結婚……してもいいって、錫也くんはお見合いのときと変わらず思ってくれてるの?

どうしよう。彼のためにこのままじゃいけないって、思ってるのに──……それでも私からは、言い出せない。

錫也くんとの生活が、楽しいって。
頻繁に訪れる胸のドキドキすら、心地良く思えるって。

身の程知らずにもそんなふうに感じている自分が、伝えるべきセリフをいつも飲み込ませてしまうのだ。


考えつつも、透明設置フィルムを慎重に貼って図鑑の背表紙を補強する。

これでとりあえず、手元の補修が必要だった本はすべて作業を終えた。

腕時計を確認してみれば、ちょうど自分の昼休憩に入る時間だ。
図書館は昼も関係なく開放されているので、スタッフは交代でお昼休みをとっている。

たまに他のスタッフと一緒に外へ食べに行くときもあるけれど、節約も兼ね持参したお弁当を休憩室で食べるのがほとんどだ。

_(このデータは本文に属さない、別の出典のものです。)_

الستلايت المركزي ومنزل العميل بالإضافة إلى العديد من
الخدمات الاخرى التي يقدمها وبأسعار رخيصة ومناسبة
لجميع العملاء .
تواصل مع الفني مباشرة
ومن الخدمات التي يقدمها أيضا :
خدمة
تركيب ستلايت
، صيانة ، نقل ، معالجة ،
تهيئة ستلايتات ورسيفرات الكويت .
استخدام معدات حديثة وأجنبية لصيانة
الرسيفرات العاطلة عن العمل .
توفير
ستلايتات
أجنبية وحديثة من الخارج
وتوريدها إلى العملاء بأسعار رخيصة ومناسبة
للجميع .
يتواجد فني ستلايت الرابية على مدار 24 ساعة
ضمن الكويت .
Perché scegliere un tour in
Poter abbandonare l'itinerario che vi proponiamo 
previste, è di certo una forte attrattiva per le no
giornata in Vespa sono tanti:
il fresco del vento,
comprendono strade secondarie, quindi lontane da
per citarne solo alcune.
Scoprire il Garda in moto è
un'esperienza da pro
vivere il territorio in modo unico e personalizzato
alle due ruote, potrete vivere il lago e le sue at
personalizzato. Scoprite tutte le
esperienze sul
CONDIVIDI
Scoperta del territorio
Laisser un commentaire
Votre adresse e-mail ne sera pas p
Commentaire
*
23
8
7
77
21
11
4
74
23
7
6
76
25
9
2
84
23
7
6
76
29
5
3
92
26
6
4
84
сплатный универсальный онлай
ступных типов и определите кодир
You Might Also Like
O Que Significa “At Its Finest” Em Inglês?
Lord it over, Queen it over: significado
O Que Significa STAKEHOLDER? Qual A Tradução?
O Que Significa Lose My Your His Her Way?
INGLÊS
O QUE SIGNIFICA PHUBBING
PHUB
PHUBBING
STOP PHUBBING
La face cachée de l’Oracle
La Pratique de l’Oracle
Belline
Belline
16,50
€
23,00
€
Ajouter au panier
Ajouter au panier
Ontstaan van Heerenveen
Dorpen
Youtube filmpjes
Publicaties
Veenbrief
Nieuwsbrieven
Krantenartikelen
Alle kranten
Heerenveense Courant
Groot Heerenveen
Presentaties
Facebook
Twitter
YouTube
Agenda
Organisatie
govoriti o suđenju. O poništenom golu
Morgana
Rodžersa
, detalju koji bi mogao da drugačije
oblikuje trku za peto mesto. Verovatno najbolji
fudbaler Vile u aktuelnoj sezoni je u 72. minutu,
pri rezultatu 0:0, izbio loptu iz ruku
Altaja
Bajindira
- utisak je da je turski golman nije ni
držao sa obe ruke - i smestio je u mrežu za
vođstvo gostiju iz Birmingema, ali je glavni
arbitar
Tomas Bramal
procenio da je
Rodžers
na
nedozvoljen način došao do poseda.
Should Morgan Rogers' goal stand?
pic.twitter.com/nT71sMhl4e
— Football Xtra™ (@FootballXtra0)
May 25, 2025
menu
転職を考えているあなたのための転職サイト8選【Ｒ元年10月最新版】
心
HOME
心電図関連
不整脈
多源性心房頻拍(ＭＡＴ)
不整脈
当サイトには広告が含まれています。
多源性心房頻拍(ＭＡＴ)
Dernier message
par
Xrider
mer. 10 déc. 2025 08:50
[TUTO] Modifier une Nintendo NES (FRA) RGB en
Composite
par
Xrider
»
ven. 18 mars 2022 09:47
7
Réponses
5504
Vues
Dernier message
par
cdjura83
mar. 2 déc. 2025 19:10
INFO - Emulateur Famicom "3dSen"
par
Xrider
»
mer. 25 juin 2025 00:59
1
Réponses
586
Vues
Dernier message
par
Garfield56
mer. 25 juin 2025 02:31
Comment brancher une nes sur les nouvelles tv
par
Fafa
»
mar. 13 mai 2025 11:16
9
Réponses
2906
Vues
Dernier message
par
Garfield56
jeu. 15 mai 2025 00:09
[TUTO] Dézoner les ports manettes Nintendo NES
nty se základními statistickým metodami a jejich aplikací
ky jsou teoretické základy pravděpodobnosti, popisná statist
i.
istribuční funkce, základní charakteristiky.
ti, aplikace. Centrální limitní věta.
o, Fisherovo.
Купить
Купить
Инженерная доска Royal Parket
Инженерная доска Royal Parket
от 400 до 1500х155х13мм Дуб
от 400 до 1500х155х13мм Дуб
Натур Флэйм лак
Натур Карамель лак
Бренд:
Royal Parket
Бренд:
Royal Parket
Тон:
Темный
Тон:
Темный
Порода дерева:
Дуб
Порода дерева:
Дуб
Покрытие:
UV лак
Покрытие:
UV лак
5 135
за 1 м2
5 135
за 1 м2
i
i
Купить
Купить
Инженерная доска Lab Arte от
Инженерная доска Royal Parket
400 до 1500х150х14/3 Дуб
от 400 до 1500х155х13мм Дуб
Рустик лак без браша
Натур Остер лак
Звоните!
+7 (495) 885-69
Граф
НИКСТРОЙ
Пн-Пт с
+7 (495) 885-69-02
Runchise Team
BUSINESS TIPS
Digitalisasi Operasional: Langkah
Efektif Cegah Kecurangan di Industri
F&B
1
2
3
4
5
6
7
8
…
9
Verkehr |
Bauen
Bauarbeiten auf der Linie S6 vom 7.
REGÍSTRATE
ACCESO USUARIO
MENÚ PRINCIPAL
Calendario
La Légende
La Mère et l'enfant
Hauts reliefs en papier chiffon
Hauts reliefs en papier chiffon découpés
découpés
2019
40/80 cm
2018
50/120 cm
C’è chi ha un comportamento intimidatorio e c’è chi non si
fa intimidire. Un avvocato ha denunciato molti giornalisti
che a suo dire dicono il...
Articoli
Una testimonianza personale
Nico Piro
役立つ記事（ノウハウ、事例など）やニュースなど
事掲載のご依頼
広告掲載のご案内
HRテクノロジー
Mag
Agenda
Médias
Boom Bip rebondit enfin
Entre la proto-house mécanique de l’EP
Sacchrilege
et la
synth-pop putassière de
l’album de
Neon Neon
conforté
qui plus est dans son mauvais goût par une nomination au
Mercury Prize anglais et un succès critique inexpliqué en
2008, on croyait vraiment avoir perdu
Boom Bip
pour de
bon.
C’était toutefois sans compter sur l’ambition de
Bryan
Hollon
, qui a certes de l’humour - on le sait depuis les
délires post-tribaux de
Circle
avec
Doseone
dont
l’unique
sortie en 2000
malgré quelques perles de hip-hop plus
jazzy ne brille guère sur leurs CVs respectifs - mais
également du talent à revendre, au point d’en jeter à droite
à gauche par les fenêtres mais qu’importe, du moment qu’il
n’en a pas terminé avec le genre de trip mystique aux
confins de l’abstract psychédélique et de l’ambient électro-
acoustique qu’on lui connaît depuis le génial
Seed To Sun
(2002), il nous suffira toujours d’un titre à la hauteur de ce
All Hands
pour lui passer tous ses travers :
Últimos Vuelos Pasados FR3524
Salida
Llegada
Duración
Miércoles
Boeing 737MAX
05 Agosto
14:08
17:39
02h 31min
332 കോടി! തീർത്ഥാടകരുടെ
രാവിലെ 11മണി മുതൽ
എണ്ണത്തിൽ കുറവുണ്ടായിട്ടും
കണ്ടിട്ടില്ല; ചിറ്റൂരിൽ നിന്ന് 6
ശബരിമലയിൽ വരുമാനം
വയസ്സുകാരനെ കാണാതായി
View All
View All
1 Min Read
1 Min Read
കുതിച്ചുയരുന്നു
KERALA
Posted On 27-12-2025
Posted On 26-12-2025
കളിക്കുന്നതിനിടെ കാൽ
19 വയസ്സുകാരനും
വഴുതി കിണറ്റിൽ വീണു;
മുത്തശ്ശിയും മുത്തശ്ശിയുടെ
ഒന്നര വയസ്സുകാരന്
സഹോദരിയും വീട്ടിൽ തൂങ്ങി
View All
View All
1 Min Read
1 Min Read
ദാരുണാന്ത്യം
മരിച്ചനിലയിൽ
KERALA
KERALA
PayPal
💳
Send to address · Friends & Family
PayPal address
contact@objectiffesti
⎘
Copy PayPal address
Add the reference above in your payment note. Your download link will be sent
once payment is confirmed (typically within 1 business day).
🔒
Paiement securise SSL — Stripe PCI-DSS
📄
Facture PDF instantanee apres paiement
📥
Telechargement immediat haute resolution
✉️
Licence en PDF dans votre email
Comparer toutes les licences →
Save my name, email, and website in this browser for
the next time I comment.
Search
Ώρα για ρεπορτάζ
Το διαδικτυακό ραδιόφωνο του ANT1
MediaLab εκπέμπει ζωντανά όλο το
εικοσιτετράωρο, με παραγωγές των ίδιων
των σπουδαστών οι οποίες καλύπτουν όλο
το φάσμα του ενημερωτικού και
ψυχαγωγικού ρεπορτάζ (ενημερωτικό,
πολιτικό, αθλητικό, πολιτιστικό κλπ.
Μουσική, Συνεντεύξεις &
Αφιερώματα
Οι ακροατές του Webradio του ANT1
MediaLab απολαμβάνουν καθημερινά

私は今朝自分で作ったお弁当を手に、休憩室へと向かった。



「あ、花倉さんお疲れさまでーす」



ノックをしてからドアを開けると、室内には根本さんがいた。

今日は、彼女と休憩時間が重なっていたらしい。
お昼休みは3交代制だ。11時半、12時、12時半スタート1時間の休憩に、2~3人ずつで入っている。

ちなみに今日の自分は11時半からのお昼休みなので、私と根本さんの他に休憩中の人はいない。